__Task statement__:
Please repeat the records word for word and skip the pictures.

Start of Information given

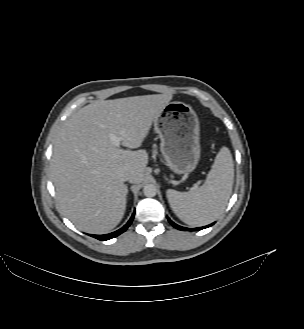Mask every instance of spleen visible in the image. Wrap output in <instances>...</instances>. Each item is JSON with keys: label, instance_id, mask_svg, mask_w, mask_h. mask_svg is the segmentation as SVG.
Segmentation results:
<instances>
[{"label": "spleen", "instance_id": "3e777b00", "mask_svg": "<svg viewBox=\"0 0 304 329\" xmlns=\"http://www.w3.org/2000/svg\"><path fill=\"white\" fill-rule=\"evenodd\" d=\"M234 179V164L227 147L218 152L205 183L190 192L168 189L166 196L175 215L190 226H203L225 210Z\"/></svg>", "mask_w": 304, "mask_h": 329}]
</instances>
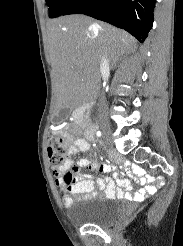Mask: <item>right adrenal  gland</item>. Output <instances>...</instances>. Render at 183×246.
Returning a JSON list of instances; mask_svg holds the SVG:
<instances>
[{
  "label": "right adrenal gland",
  "mask_w": 183,
  "mask_h": 246,
  "mask_svg": "<svg viewBox=\"0 0 183 246\" xmlns=\"http://www.w3.org/2000/svg\"><path fill=\"white\" fill-rule=\"evenodd\" d=\"M114 67H116V62L114 63V65H113V66H111V68H114Z\"/></svg>",
  "instance_id": "2a0ac1e0"
}]
</instances>
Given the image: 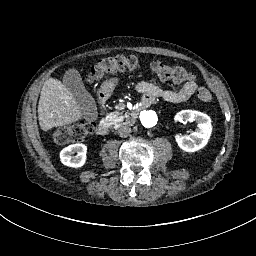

End of Information given

__Result of the task__:
Mask every instance of spleen visible in the image. Wrap output in <instances>...</instances>. Each item is JSON with keys: label, instance_id, mask_svg, mask_w, mask_h. mask_svg is the segmentation as SVG.
Segmentation results:
<instances>
[{"label": "spleen", "instance_id": "3e777b00", "mask_svg": "<svg viewBox=\"0 0 304 329\" xmlns=\"http://www.w3.org/2000/svg\"><path fill=\"white\" fill-rule=\"evenodd\" d=\"M234 179V164L227 147L218 152L205 183L190 192L168 189L166 196L175 215L190 226H203L225 210Z\"/></svg>", "mask_w": 304, "mask_h": 329}]
</instances>
Mask: <item>right adrenal  gland</item>. Output <instances>...</instances>. Render at 183×246.
Returning a JSON list of instances; mask_svg holds the SVG:
<instances>
[{
  "label": "right adrenal gland",
  "mask_w": 183,
  "mask_h": 246,
  "mask_svg": "<svg viewBox=\"0 0 183 246\" xmlns=\"http://www.w3.org/2000/svg\"><path fill=\"white\" fill-rule=\"evenodd\" d=\"M114 67H116V62L114 63V65H113V66H111V68H114Z\"/></svg>",
  "instance_id": "2a0ac1e0"
}]
</instances>
Given the image: 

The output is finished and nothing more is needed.